Graphics Processing Units (GPUs) are rapidly bringing the computing power traditionally associated with massively parallel supercomputers into the mainstream devices we use today. They have the power to revolutionize computing by enabling orders of magnitude faster and more efficient execution of many applications. Unfortunately, many modern applications and users cannot take advantage of the computing capability present in today's GPUs because today's GPUs are used as secondary devices to the much less powerful CPUs. As a result, the massive computing power of GPUs gets wasted and underutilized for a large number of important applications.
This project aims to take a fresh and comprehensive look at GPU design with the goal of enabling GPUs as first-class computing engines that can benefit an overwhelming majority of real-world applications and users.

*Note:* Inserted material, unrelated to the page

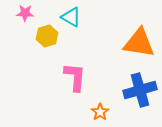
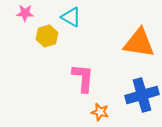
pink L-shape: moved 8 px right, 1 px down
blue cross: moved 2 px right, 5 px down
orange star: rotated 24 degrees counterclockwise
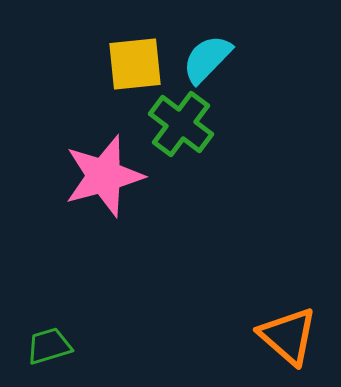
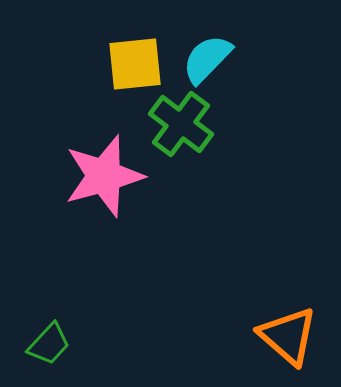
green trapezoid: moved 2 px up; rotated 150 degrees clockwise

To this end, this project systematically investigates the hardware/software design space of three new execution models, which progressively turn a GPU into an independent, first-class compute engine in a hybrid computing system: 1) an enhanced master-slave model where the GPU is able to perform multiple-application execution, 2) a new peer-to-peer model where the GPU is autonomous of the CPU, 3) a hybrid model where GPUs and CPUs are integrated on the same die and are equals from the applications' and system's viewpoint. The project comprehensively develops software, hardware and software/hardware cooperative scheduling, resource management, and system design techniques for all three models.
If successful, this project can pave the way to making GPUs first-class computing engines used in all aspects of our everyday lives for a majority of applications. Doing so is not only expected to lead to much higher degrees of energy efficiency and user productivity but can also potentially enable new applications and devices that can take advantage GPUs.